#### ASSIGNMENT
Could you set down every entry exactly as it appears?

#### SOURCE RECORDS
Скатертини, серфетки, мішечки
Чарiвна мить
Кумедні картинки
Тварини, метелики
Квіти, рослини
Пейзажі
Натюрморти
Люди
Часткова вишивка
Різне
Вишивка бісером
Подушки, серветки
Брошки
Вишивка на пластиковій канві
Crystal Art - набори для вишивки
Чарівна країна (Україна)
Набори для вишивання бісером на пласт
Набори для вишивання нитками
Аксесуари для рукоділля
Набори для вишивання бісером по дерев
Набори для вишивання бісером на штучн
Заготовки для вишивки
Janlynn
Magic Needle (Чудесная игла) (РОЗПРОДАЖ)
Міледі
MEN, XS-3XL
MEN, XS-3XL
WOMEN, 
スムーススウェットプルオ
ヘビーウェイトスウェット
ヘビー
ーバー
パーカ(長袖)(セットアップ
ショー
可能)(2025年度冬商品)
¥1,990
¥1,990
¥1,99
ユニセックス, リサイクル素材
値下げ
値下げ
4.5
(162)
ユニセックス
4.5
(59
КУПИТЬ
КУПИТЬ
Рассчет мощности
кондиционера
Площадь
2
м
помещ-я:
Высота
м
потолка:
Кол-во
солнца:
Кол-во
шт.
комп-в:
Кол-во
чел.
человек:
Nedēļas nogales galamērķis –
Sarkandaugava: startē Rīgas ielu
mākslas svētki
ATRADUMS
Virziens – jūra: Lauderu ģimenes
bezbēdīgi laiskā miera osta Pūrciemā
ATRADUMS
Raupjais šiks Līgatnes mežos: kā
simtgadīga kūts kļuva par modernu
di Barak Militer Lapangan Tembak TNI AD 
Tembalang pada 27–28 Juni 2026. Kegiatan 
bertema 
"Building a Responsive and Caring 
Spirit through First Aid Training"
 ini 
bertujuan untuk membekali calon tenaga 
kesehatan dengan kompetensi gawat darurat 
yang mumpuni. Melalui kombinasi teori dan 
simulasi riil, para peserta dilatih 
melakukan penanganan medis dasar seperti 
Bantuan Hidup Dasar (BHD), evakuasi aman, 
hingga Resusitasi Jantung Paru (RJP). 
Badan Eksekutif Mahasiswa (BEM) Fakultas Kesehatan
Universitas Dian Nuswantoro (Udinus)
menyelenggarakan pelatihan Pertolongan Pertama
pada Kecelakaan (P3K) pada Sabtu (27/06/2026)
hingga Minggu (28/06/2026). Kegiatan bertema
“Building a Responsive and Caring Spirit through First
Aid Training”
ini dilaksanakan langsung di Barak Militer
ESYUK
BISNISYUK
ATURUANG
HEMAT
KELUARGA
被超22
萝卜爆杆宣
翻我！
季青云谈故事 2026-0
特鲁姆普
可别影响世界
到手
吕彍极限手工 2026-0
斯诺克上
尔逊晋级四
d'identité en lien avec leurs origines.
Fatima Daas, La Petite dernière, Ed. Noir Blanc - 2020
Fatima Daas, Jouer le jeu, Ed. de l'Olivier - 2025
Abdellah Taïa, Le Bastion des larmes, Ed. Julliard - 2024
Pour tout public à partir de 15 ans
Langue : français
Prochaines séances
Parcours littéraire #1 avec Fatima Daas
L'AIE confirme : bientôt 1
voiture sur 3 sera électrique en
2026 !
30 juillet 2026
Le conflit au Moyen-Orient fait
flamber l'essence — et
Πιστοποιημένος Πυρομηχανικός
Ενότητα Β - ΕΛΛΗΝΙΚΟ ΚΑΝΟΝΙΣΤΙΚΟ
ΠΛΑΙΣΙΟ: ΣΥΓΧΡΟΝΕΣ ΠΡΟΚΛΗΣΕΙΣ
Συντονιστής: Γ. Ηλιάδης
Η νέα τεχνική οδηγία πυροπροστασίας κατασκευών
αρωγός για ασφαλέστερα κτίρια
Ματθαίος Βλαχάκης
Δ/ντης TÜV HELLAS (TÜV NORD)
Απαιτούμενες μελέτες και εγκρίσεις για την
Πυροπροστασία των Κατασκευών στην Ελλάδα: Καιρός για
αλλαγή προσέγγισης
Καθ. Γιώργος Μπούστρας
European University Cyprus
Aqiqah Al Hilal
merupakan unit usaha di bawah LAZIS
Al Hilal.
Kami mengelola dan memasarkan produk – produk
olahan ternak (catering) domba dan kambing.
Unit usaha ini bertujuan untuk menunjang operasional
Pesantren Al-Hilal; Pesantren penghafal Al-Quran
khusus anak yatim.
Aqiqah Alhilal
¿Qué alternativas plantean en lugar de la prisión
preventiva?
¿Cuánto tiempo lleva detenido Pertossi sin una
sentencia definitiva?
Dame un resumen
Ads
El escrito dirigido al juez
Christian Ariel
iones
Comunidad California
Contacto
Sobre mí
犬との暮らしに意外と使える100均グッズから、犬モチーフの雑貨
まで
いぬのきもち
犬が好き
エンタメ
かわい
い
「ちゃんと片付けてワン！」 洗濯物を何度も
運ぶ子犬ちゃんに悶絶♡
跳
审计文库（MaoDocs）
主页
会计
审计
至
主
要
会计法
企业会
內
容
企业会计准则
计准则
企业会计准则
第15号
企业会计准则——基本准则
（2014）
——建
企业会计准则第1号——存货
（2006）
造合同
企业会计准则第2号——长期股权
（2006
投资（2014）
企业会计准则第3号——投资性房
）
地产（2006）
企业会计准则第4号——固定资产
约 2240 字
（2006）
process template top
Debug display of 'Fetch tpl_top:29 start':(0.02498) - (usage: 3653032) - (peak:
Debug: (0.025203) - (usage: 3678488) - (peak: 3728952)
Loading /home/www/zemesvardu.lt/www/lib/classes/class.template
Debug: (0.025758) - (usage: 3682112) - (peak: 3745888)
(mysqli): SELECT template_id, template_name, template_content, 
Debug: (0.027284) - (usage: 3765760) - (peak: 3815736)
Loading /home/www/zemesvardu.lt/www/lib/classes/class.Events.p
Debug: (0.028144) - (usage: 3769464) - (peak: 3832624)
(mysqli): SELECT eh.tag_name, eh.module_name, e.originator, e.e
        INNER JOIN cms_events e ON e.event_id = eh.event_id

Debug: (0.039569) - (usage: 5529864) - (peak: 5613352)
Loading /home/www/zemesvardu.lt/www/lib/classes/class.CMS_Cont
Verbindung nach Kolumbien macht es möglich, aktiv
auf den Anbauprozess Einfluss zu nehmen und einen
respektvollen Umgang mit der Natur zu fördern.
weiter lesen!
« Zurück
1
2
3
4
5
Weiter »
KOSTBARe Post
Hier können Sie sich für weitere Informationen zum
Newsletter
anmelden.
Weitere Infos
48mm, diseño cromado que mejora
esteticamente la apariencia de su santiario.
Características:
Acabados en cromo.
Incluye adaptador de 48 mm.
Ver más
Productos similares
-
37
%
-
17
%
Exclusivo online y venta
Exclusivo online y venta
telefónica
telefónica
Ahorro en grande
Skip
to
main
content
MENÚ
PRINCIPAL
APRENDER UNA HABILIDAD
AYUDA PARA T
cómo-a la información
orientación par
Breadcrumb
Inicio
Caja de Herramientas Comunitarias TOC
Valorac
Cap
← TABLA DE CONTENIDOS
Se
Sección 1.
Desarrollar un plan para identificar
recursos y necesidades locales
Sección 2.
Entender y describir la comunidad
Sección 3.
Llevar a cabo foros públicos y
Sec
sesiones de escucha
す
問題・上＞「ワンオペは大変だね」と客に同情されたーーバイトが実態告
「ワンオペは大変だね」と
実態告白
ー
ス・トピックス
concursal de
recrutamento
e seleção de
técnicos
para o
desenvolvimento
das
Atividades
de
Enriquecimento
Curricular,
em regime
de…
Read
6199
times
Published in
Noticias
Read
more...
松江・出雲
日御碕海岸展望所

#### RESULT OF THE EXERCISE
Скатертини, серфетки, мішечки
Чарiвна мить
Кумедні картинки
Тварини, метелики
Квіти, рослини
Пейзажі
Натюрморти
Люди
Часткова вишивка
Різне
Вишивка бісером
Подушки, серветки
Брошки
Вишивка на пластиковій канві
Crystal Art - набори для вишивки
Чарівна країна (Україна)
Набори для вишивання бісером на пласт
Набори для вишивання нитками
Аксесуари для рукоділля
Набори для вишивання бісером по дерев
Набори для вишивання бісером на штучн
Заготовки для вишивки
Janlynn
Magic Needle (Чудесная игла) (РОЗПРОДАЖ)
Міледі
MEN, XS-3XL
MEN, XS-3XL
WOMEN, 
スムーススウェットプルオ
ヘビーウェイトスウェット
ヘビー
ーバー
パーカ(長袖)(セットアップ
ショー
可能)(2025年度冬商品)
¥1,990
¥1,990
¥1,99
ユニセックス, リサイクル素材
値下げ
値下げ
4.5
(162)
ユニセックス
4.5
(59
КУПИТЬ
КУПИТЬ
Рассчет мощности
кондиционера
Площадь
2
м
помещ-я:
Высота
м
потолка:
Кол-во
солнца:
Кол-во
шт.
комп-в:
Кол-во
чел.
человек:
Nedēļas nogales galamērķis –
Sarkandaugava: startē Rīgas ielu
mākslas svētki
ATRADUMS
Virziens – jūra: Lauderu ģimenes
bezbēdīgi laiskā miera osta Pūrciemā
ATRADUMS
Raupjais šiks Līgatnes mežos: kā
simtgadīga kūts kļuva par modernu
di Barak Militer Lapangan Tembak TNI AD 
Tembalang pada 27–28 Juni 2026. Kegiatan 
bertema 
"Building a Responsive and Caring 
Spirit through First Aid Training"
 ini 
bertujuan untuk membekali calon tenaga 
kesehatan dengan kompetensi gawat darurat 
yang mumpuni. Melalui kombinasi teori dan 
simulasi riil, para peserta dilatih 
melakukan penanganan medis dasar seperti 
Bantuan Hidup Dasar (BHD), evakuasi aman, 
hingga Resusitasi Jantung Paru (RJP). 
Badan Eksekutif Mahasiswa (BEM) Fakultas Kesehatan
Universitas Dian Nuswantoro (Udinus)
menyelenggarakan pelatihan Pertolongan Pertama
pada Kecelakaan (P3K) pada Sabtu (27/06/2026)
hingga Minggu (28/06/2026). Kegiatan bertema
“Building a Responsive and Caring Spirit through First
Aid Training”
ini dilaksanakan langsung di Barak Militer
ESYUK
BISNISYUK
ATURUANG
HEMAT
KELUARGA
被超22
萝卜爆杆宣
翻我！
季青云谈故事 2026-0
特鲁姆普
可别影响世界
到手
吕彍极限手工 2026-0
斯诺克上
尔逊晋级四
d'identité en lien avec leurs origines.
Fatima Daas, La Petite dernière, Ed. Noir Blanc - 2020
Fatima Daas, Jouer le jeu, Ed. de l'Olivier - 2025
Abdellah Taïa, Le Bastion des larmes, Ed. Julliard - 2024
Pour tout public à partir de 15 ans
Langue : français
Prochaines séances
Parcours littéraire #1 avec Fatima Daas
L'AIE confirme : bientôt 1
voiture sur 3 sera électrique en
2026 !
30 juillet 2026
Le conflit au Moyen-Orient fait
flamber l'essence — et
Πιστοποιημένος Πυρομηχανικός
Ενότητα Β - ΕΛΛΗΝΙΚΟ ΚΑΝΟΝΙΣΤΙΚΟ
ΠΛΑΙΣΙΟ: ΣΥΓΧΡΟΝΕΣ ΠΡΟΚΛΗΣΕΙΣ
Συντονιστής: Γ. Ηλιάδης
Η νέα τεχνική οδηγία πυροπροστασίας κατασκευών
αρωγός για ασφαλέστερα κτίρια
Ματθαίος Βλαχάκης
Δ/ντης TÜV HELLAS (TÜV NORD)
Απαιτούμενες μελέτες και εγκρίσεις για την
Πυροπροστασία των Κατασκευών στην Ελλάδα: Καιρός για
αλλαγή προσέγγισης
Καθ. Γιώργος Μπούστρας
European University Cyprus
Aqiqah Al Hilal
merupakan unit usaha di bawah LAZIS
Al Hilal.
Kami mengelola dan memasarkan produk – produk
olahan ternak (catering) domba dan kambing.
Unit usaha ini bertujuan untuk menunjang operasional
Pesantren Al-Hilal; Pesantren penghafal Al-Quran
khusus anak yatim.
Aqiqah Alhilal
¿Qué alternativas plantean en lugar de la prisión
preventiva?
¿Cuánto tiempo lleva detenido Pertossi sin una
sentencia definitiva?
Dame un resumen
Ads
El escrito dirigido al juez
Christian Ariel
iones
Comunidad California
Contacto
Sobre mí
犬との暮らしに意外と使える100均グッズから、犬モチーフの雑貨
まで
いぬのきもち
犬が好き
エンタメ
かわい
い
「ちゃんと片付けてワン！」 洗濯物を何度も
運ぶ子犬ちゃんに悶絶♡
跳
审计文库（MaoDocs）
主页
会计
审计
至
主
要
会计法
企业会
內
容
企业会计准则
计准则
企业会计准则
第15号
企业会计准则——基本准则
（2014）
——建
企业会计准则第1号——存货
（2006）
造合同
企业会计准则第2号——长期股权
（2006
投资（2014）
企业会计准则第3号——投资性房
）
地产（2006）
企业会计准则第4号——固定资产
约 2240 字
（2006）
process template top
Debug display of 'Fetch tpl_top:29 start':(0.02498) - (usage: 3653032) - (peak:
Debug: (0.025203) - (usage: 3678488) - (peak: 3728952)
Loading /home/www/zemesvardu.lt/www/lib/classes/class.template
Debug: (0.025758) - (usage: 3682112) - (peak: 3745888)
(mysqli): SELECT template_id, template_name, template_content, 
Debug: (0.027284) - (usage: 3765760) - (peak: 3815736)
Loading /home/www/zemesvardu.lt/www/lib/classes/class.Events.p
Debug: (0.028144) - (usage: 3769464) - (peak: 3832624)
(mysqli): SELECT eh.tag_name, eh.module_name, e.originator, e.e
        INNER JOIN cms_events e ON e.event_id = eh.event_id

Debug: (0.039569) - (usage: 5529864) - (peak: 5613352)
Loading /home/www/zemesvardu.lt/www/lib/classes/class.CMS_Cont
Verbindung nach Kolumbien macht es möglich, aktiv
auf den Anbauprozess Einfluss zu nehmen und einen
respektvollen Umgang mit der Natur zu fördern.
weiter lesen!
« Zurück
1
2
3
4
5
Weiter »
KOSTBARe Post
Hier können Sie sich für weitere Informationen zum
Newsletter
anmelden.
Weitere Infos
48mm, diseño cromado que mejora
esteticamente la apariencia de su santiario.
Características:
Acabados en cromo.
Incluye adaptador de 48 mm.
Ver más
Productos similares
-
37
%
-
17
%
Exclusivo online y venta
Exclusivo online y venta
telefónica
telefónica
Ahorro en grande
Skip
to
main
content
MENÚ
PRINCIPAL
APRENDER UNA HABILIDAD
AYUDA PARA T
cómo-a la información
orientación par
Breadcrumb
Inicio
Caja de Herramientas Comunitarias TOC
Valorac
Cap
← TABLA DE CONTENIDOS
Se
Sección 1.
Desarrollar un plan para identificar
recursos y necesidades locales
Sección 2.
Entender y describir la comunidad
Sección 3.
Llevar a cabo foros públicos y
Sec
sesiones de escucha
す
問題・上＞「ワンオペは大変だね」と客に同情されたーーバイトが実態告
「ワンオペは大変だね」と
実態告白
ー
ス・トピックス
concursal de
recrutamento
e seleção de
técnicos
para o
desenvolvimento
das
Atividades
de
Enriquecimento
Curricular,
em regime
de…
Read
6199
times
Published in
Noticias
Read
more...
松江・出雲
日御碕海岸展望所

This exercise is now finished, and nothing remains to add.